### Provided entries ###

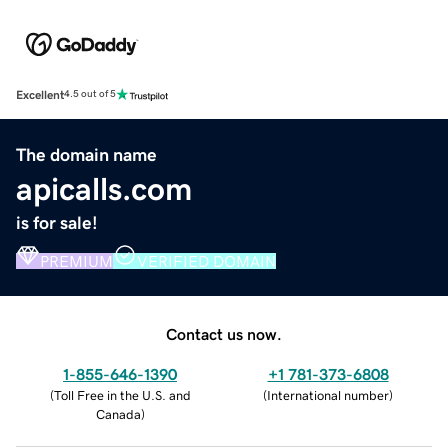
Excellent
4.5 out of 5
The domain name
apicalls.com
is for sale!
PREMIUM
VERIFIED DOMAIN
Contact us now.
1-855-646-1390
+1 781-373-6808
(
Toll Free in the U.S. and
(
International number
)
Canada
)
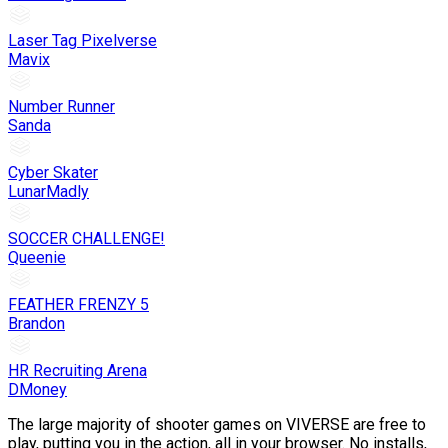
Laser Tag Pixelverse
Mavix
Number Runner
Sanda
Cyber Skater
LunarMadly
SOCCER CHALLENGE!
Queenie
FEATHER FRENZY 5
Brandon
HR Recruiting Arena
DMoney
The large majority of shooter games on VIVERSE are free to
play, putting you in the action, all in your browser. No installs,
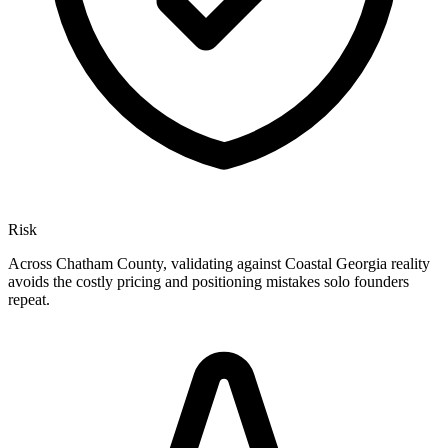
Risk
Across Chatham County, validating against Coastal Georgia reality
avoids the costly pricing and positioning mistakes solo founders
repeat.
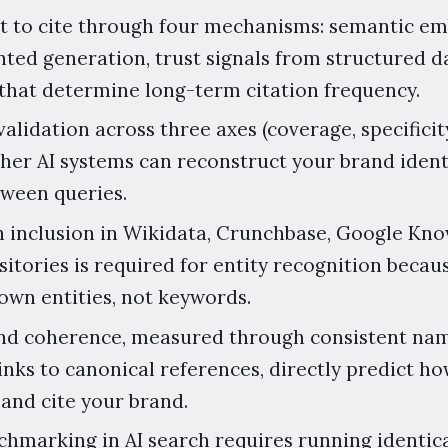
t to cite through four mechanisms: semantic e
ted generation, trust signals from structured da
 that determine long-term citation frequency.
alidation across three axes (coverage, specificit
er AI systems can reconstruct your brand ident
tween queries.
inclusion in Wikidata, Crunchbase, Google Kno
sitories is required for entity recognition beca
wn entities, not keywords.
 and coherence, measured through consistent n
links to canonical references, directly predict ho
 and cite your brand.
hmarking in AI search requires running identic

###
### Provided entries ###

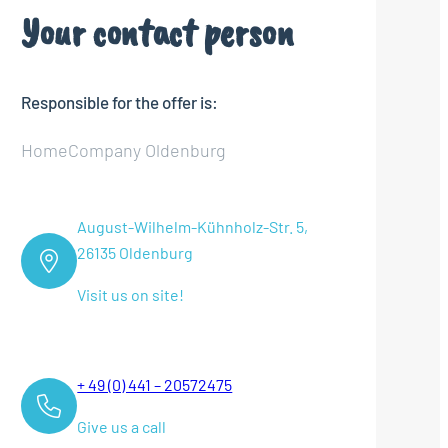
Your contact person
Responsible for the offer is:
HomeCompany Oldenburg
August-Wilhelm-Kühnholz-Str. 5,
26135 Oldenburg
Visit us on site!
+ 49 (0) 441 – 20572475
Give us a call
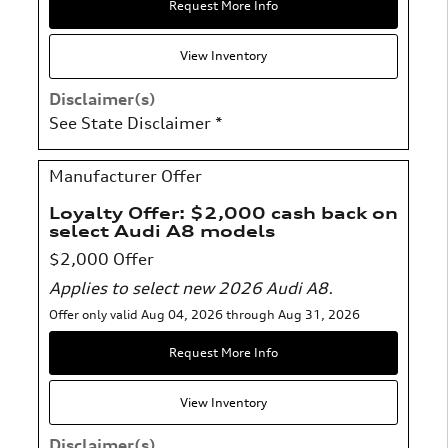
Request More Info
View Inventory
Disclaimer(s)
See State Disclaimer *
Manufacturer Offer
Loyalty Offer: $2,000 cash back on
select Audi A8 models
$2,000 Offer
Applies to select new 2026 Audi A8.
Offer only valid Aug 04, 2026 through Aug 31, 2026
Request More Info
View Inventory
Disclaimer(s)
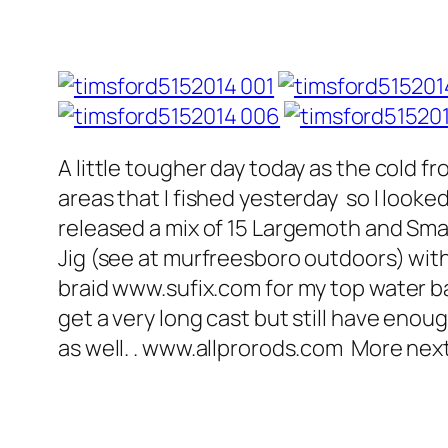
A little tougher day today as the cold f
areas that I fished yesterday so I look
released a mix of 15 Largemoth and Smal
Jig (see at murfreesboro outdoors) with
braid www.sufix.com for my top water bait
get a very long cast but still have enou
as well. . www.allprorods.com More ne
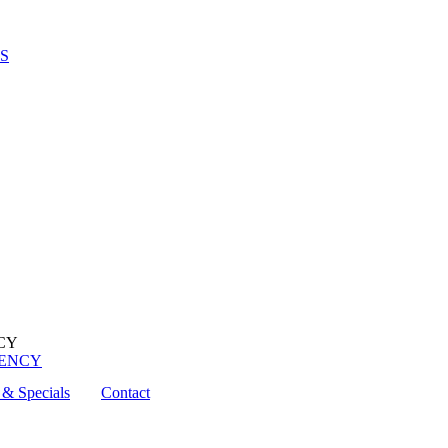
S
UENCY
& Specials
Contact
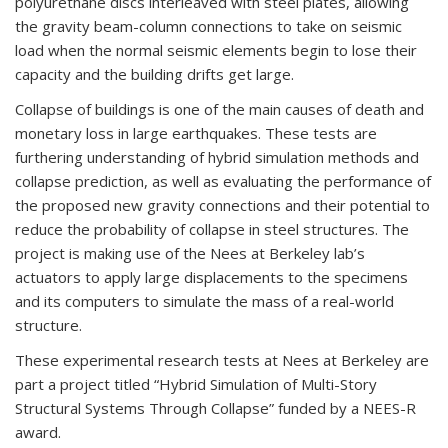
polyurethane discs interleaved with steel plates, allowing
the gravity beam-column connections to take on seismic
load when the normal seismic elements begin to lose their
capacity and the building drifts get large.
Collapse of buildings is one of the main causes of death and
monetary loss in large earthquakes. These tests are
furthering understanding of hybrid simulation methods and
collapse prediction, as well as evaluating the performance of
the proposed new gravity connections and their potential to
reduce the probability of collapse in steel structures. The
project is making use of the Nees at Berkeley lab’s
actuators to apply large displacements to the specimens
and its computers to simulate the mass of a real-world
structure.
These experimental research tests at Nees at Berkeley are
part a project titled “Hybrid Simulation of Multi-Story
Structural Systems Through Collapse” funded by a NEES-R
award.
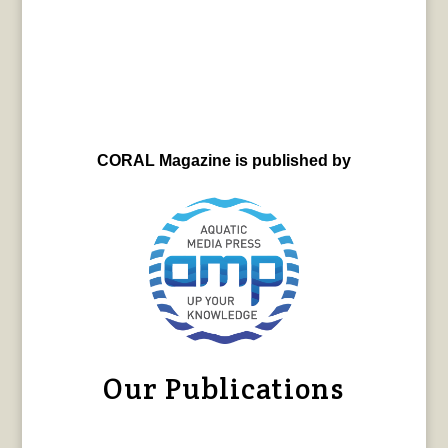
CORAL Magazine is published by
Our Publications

###
### Provided entries ###

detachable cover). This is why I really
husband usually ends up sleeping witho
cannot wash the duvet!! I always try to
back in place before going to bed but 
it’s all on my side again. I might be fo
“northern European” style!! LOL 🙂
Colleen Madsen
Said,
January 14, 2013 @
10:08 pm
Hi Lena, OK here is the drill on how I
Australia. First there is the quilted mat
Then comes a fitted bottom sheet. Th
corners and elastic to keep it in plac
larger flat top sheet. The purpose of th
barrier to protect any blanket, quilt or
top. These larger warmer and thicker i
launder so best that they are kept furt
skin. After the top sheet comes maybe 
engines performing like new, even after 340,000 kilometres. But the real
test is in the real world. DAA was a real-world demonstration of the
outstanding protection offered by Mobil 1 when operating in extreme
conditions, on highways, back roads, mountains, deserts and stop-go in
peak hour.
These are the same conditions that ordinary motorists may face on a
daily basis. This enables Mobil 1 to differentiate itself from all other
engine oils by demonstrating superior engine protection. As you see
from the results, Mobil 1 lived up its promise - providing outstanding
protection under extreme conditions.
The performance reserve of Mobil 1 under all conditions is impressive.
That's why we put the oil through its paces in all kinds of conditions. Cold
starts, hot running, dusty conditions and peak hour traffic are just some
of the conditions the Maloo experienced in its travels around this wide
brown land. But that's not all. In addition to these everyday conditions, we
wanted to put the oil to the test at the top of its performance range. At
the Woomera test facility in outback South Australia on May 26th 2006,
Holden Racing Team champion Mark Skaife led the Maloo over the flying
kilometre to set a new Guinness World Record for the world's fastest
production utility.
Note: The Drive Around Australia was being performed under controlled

###

● **Your objective**: The reply should hold exactly the lines above, starting at the line with "collapse prediction, as" and ending at the line with "Our Publications", and no pictures.

● **Written answer**:
collapse prediction, as well as evaluating the performance of
the proposed new gravity connections and their potential to
reduce the probability of collapse in steel structures. The
project is making use of the Nees at Berkeley lab’s
actuators to apply large displacements to the specimens
and its computers to simulate the mass of a real-world
structure.
These experimental research tests at Nees at Berkeley are
part a project titled “Hybrid Simulation of Multi-Story
Structural Systems Through Collapse” funded by a NEES-R
award.
CORAL Magazine is published by
Our Publications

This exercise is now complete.